- PROBLEM DETAILS: A bare count is the expected answer, namely the number of lines in the records that have the word "California".

- DATA TO EXAMINE:
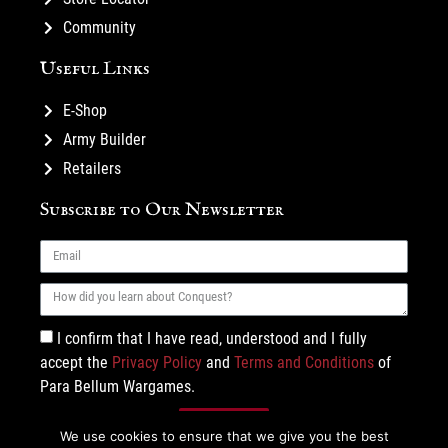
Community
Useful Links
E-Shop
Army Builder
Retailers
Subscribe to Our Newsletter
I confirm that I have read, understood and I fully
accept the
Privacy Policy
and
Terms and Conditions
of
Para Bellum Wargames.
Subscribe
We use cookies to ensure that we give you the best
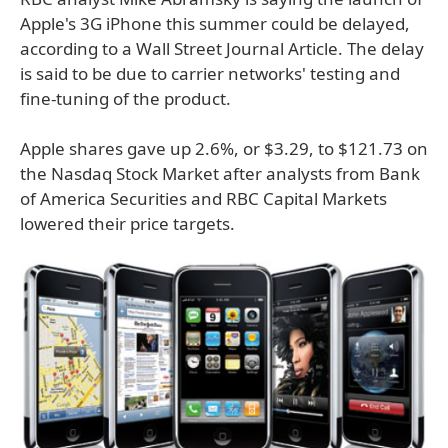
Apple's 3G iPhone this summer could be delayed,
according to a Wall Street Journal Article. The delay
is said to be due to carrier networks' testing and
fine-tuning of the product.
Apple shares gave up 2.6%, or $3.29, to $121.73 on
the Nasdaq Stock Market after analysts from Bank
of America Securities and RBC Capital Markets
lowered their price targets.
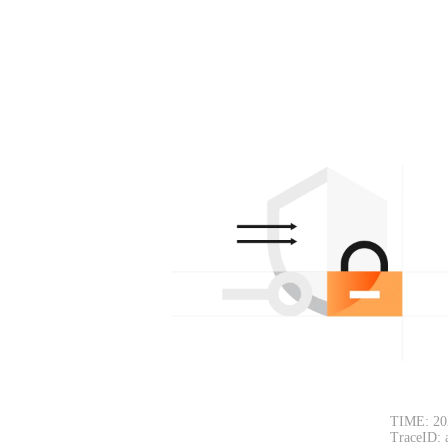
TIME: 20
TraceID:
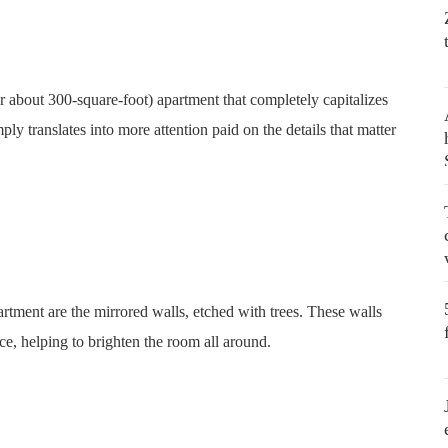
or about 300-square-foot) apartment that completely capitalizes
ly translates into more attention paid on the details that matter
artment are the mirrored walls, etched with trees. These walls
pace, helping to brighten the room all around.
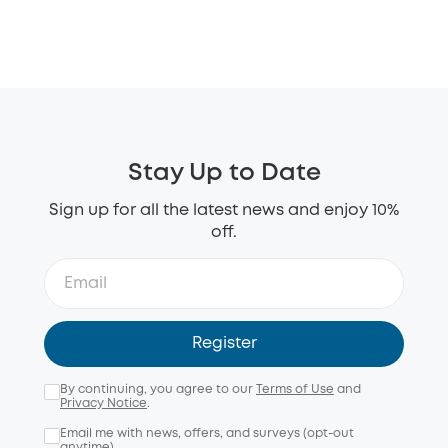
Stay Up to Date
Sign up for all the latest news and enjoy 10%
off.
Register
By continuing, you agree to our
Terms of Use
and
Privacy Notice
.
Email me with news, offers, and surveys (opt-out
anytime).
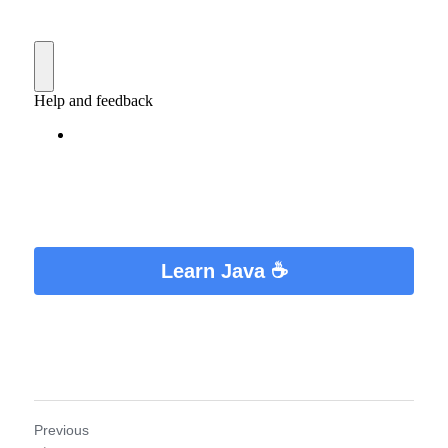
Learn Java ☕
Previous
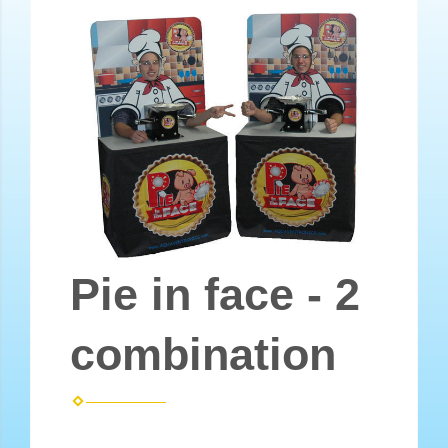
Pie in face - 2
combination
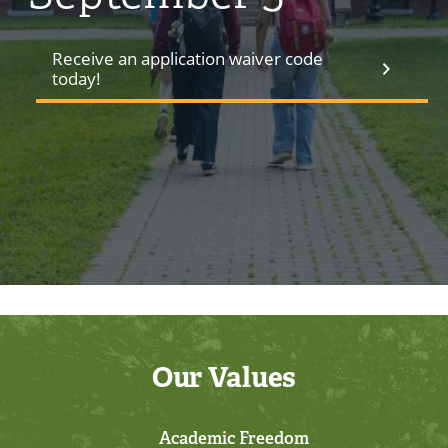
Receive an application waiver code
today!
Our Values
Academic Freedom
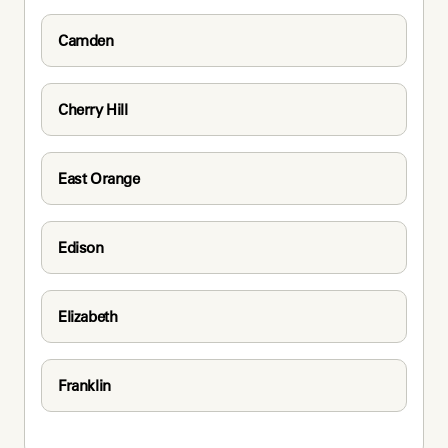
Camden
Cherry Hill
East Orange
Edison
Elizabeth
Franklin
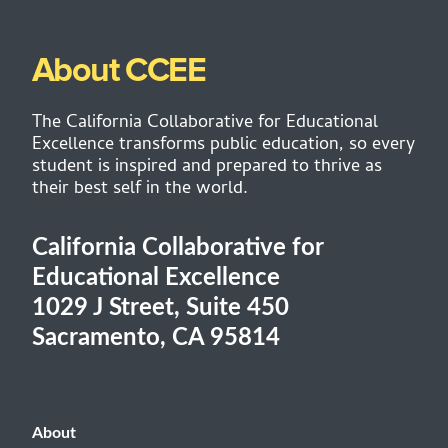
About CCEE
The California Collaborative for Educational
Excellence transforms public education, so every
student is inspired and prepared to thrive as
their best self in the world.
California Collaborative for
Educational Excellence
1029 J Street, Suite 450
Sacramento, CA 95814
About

- RESULT OF THE EXERCISE: 2